* [Task item]
Set down all the data again. Change nothing.

* [Task data]
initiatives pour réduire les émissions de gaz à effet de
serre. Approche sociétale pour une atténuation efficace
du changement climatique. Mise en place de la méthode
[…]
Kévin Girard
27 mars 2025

* [Exercise response]
initiatives pour réduire les émissions de gaz à effet de
serre. Approche sociétale pour une atténuation efficace
du changement climatique. Mise en place de la méthode
[…]
Kévin Girard
27 mars 2025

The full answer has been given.